What you are asked to do ▸ Find every line below where the word "recensione" occurs, then give how many you found and nothing else.
^^^^^^^^^^^^^^^^
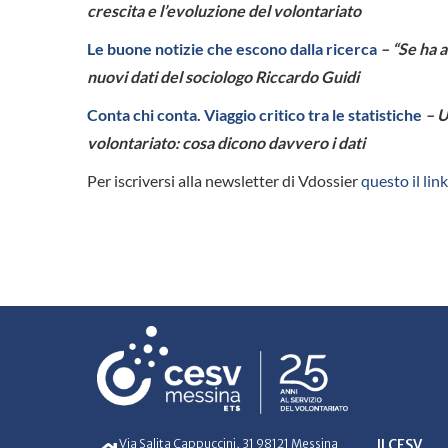
crescita e l’evoluzione del volontariato
Le buone notizie che escono dalla ricerca
– “Se ha a
nuovi dati del sociologo Riccardo Guidi
Conta chi conta. Viaggio critico tra le statistiche
– U
volontariato: cosa dicono davvero i dati
Per iscriversi alla newsletter di Vdossier
questo il link
Via Salita Cappuccini, 31 98121 Messina
Il CESV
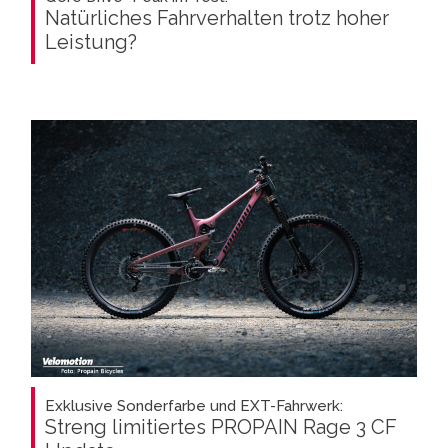
Natürliches Fahrverhalten trotz hoher
Leistung?
Exklusive Sonderfarbe und EXT-Fahrwerk:
Streng limitiertes PROPAIN Rage 3 CF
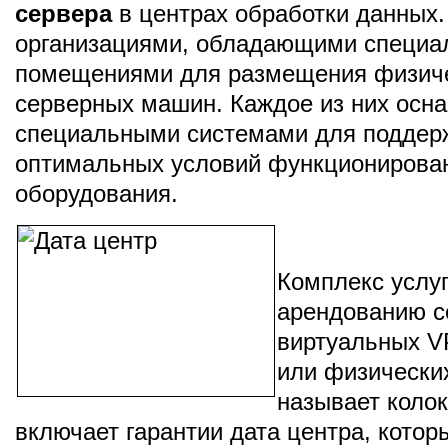
сервера
в центрах обработки данных
организациями, обладающими специ
помещениями для размещения физич
серверных машин. Каждое из них осн
специальными системами для поддер
оптимальных условий функционирова
оборудования.
Комплекс услуг
арендованию с
виртуальных V
или физическ
называет коло
включает гарантии дата центра, котор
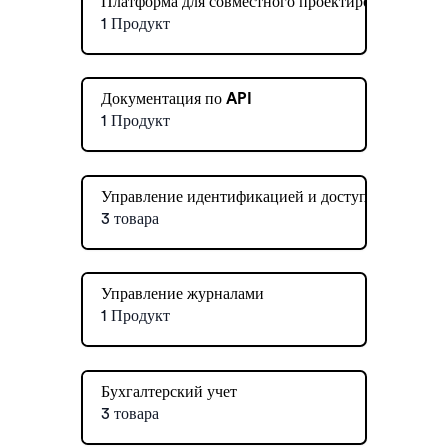
Платформа для совместного проектирования
1 Продукт
Документация по API
1 Продукт
Управление идентификацией и доступом
3 товара
Управление журналами
1 Продукт
Бухгалтерский учет
3 товара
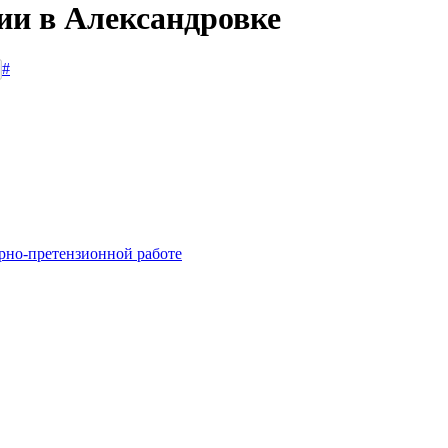
ии в Александровке
#
рно-претензионной работе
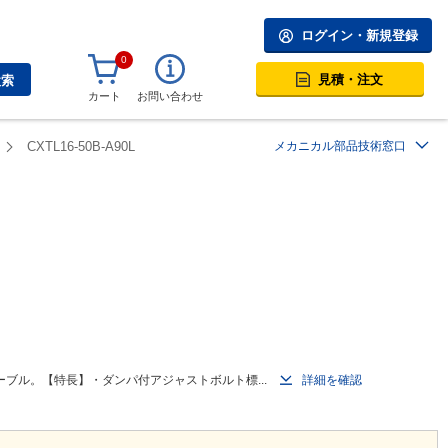
ログイン・新規登録
0
見積・注文
検索
カート
お問い合わせ
CXTL16-50B-A90L
メカニカル部品技術窓口
ブル。【特長】・ダンパ付アジャストボルト標...
詳細を確認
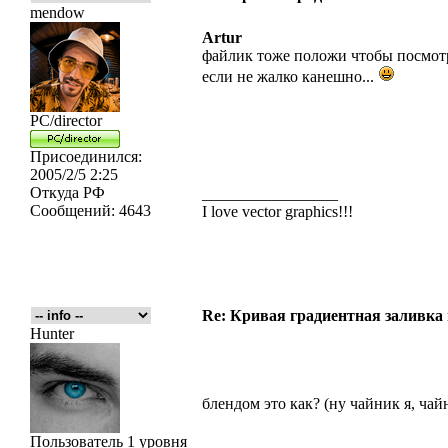
mendow
Artur
файлик тоже положи чтобы посмотр
если не жалко канешно...
PC/director
Присоединился:
2005/2/5 2:25
Откуда
РФ
_________________
Сообщений:
4643
I love vector graphics!!!
Re: Кривая градиентная заливка
Hunter
блендом это как? (ну чайник я, чай
Пользователь 1 уровня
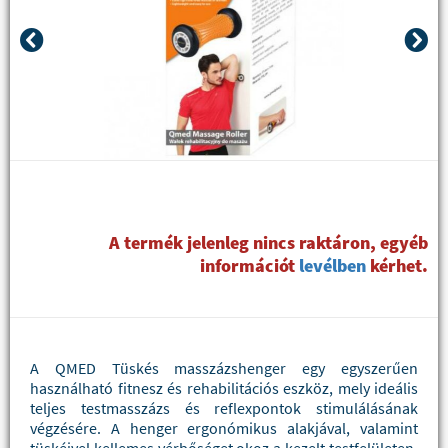
A termék jelenleg nincs raktáron, egyéb
információt
levélben
kérhet.
A QMED Tüskés masszázshenger egy egyszerűen
használható fitnesz és rehabilitációs eszköz, mely ideális
teljes testmasszázs és reflexpontok stimulálásának
végzésére. A henger ergonómikus alakjával, valamint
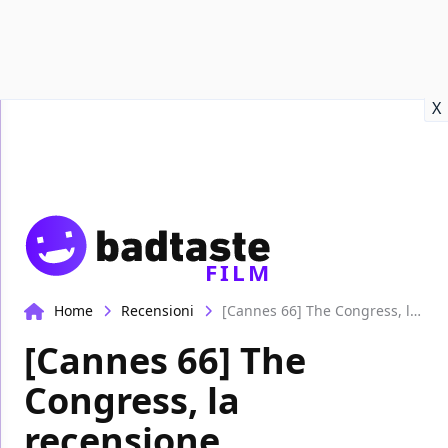
Recensioni
Format video
Marvel
Netflix
Disney+
Prime
X
FILM
Home
Recensioni
[Cannes 66] The Congress, la recensione
[Cannes 66] The
Congress, la
recensione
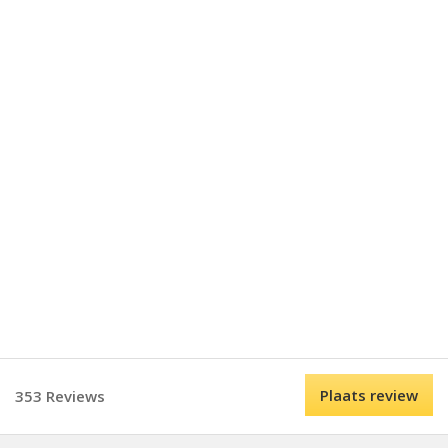
Plaats review
353 Reviews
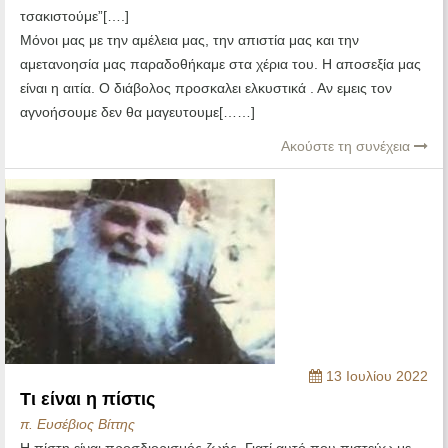
τσακιστούμε”[….]
Μόνοι μας με την αμέλεια μας, την απιστία μας και την
αμετανοησία μας παραδοθήκαμε στα χέρια του. Η αποσεξία μας
είναι η αιτία. Ο διάβολος προσκαλει ελκυστικά . Αν εμεις τον
αγνοήσουμε δεν θα μαγευτουμε[……]
Ακούστε τη συνέχεια
13 Ιουλίου 2022
Τι είναι η πίστις
π. Ευσέβιος Βίττης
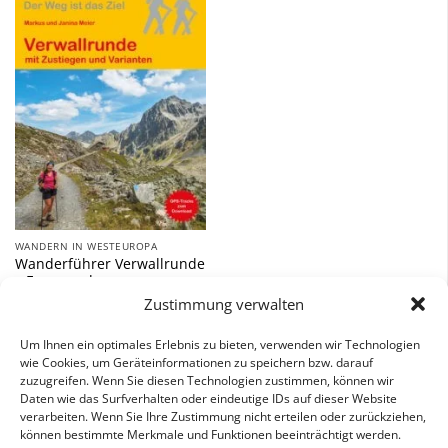
Zu
Wunschliste
hinzufügen
WANDERN IN WESTEUROPA
Wanderführer Verwallrunde
– Fernwanderweg
Zustimmung verwalten
10,90
€
Um Ihnen ein optimales Erlebnis zu bieten, verwenden wir Technologien
inkl. 7 % MwSt.
wie Cookies, um Geräteinformationen zu speichern bzw. darauf
zuzugreifen. Wenn Sie diesen Technologien zustimmen, können wir
Daten wie das Surfverhalten oder eindeutige IDs auf dieser Website
verarbeiten. Wenn Sie Ihre Zustimmung nicht erteilen oder zurückziehen,
können bestimmte Merkmale und Funktionen beeinträchtigt werden.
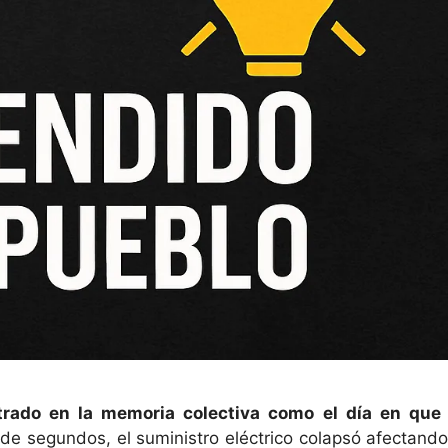
trado en la memoria colectiva como el día en que 
 de segundos, el suministro eléctrico colapsó afectando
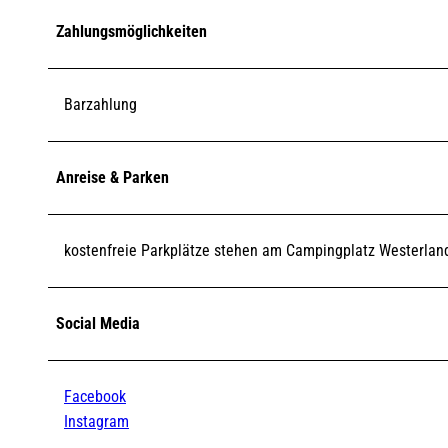
Zahlungsmöglichkeiten
Barzahlung
Anreise & Parken
kostenfreie Parkplätze stehen am Campingplatz Westerlan
Social Media
Facebook
Instagram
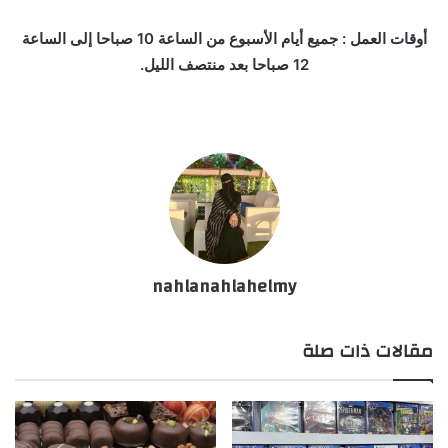
أوقات العمل : جميع أيام الأسبوع من الساعة 10 صباحا إلى الساعة
12 صباحا بعد منتصف الليل.
nahlanahlahelmy
مقالات ذات صلة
^^^^^^^^^^^^^^^^
Reply to the task ▸ 2